# Poll: Assault Weapons Bill



## JoninNH (Jan 29, 2004)

_...A ten-year ban on some forms of semi-automatic firearms commonly referred to as assault weapons expires in the United States Monday..._

Wondering how the rest of you feel about it.


----------



## bdqadvisor (Aug 5, 2004)

If I hit you with a chair, doesn't that make a chair an assault weapon? The whole issue was nothing but political bulls**t from the goonie goo goo tree huggers.

Instead, we should have a 5 day waiting period on Ryder rental trucks. Until 9/11, every major terrorist incident here involved a Ryder truck.


----------



## Patrick258 (Sep 5, 2004)

hmm trucks that go boom boom, I am sick of bs laws.


----------



## JoninNH (Jan 29, 2004)

I'm glad I'm not the only one glad the bill lapsed... lets make sure its not replaced with an even stricter bill.


----------



## BOSCO5O (May 4, 2004)

TED KENNEDY'S CAR HAS KILLED MORE PEOPLE THEN MY BANNED "ASSAULT RIFLE"


----------



## BartA1 (May 5, 2002)

In my humble opinion Gun laws serve no purpose other than to penalize the lawful owner for owning a particular type of weapon that is on the current bad gun list. I would like to see mandatory minimum sentences anytime a gun is used in a crime. I dont know say John Q Scumbag robs a liquor store with a gun and gets caught. John Q Scumbag gets 8 years for the Robbery, and he can get parole in 3 how about because he used a gun he gets an automatic 10 years added on that he has to do every day of.

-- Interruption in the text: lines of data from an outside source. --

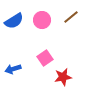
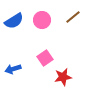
brown line: moved 2 px right
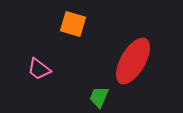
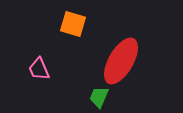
red ellipse: moved 12 px left
pink trapezoid: rotated 30 degrees clockwise
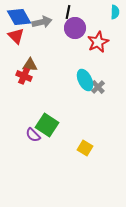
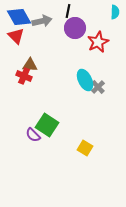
black line: moved 1 px up
gray arrow: moved 1 px up
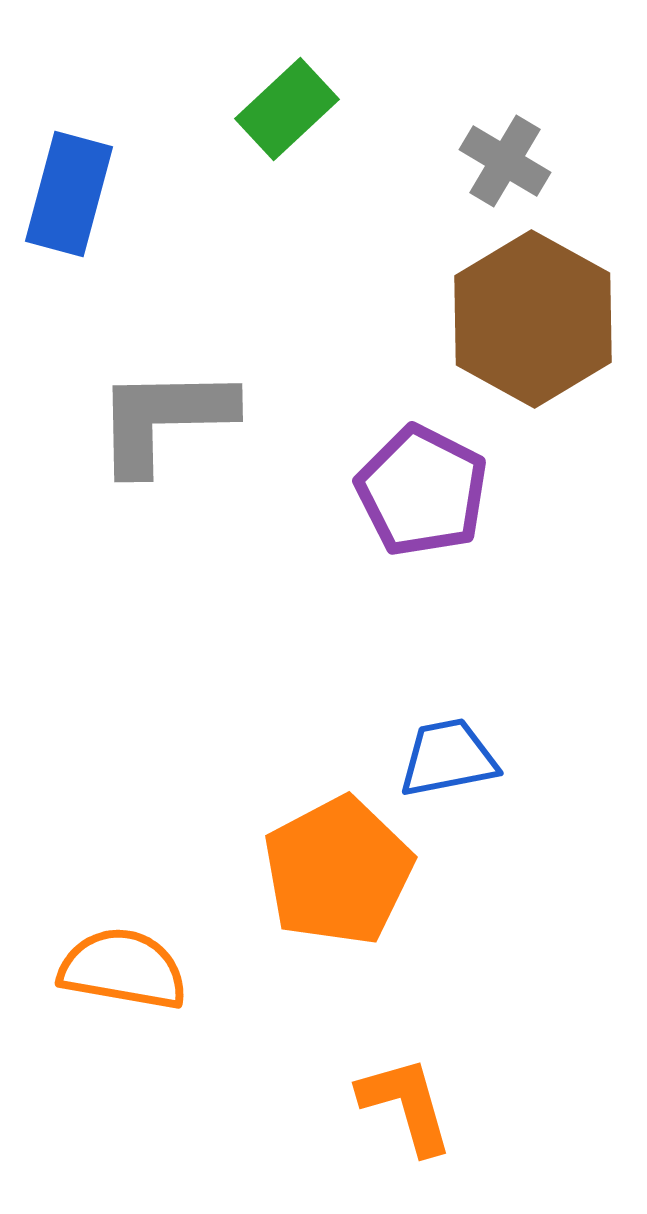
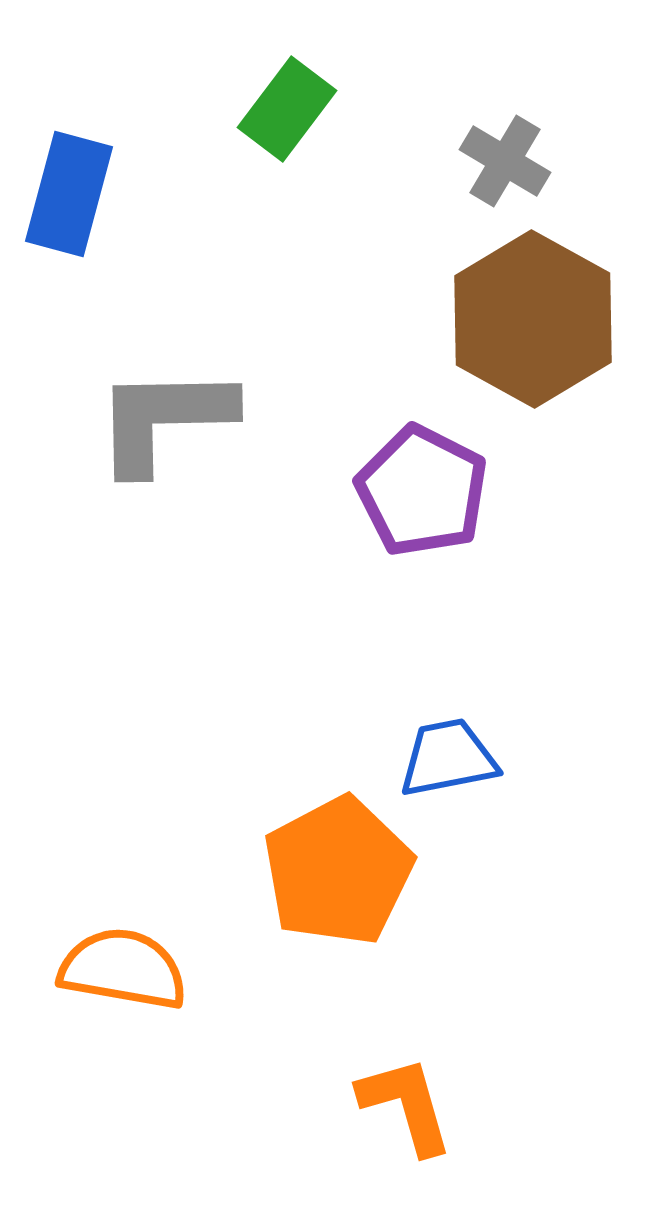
green rectangle: rotated 10 degrees counterclockwise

I will second the motion that Fat Boy Teddy's Car has killed more people than any of my guns


----------



## JoninNH (Jan 29, 2004)

These criminals who intend to commit violent crimes that have the potential to put them away for the rest of thier lives are not going to think twice that the gun they just bought from some kid in the parking lot of a Market Basket in Lawrence is illegal to own, because thier intent is to use it in a crime and if they're caught they are going to jail anyway.

_"Gee, maybe I should go out and shoot my wife/neighbor/gas station attendant with a legally owned, registered and permitted .22, because this <insert banned weapon here> is illegal." _ I don't think so.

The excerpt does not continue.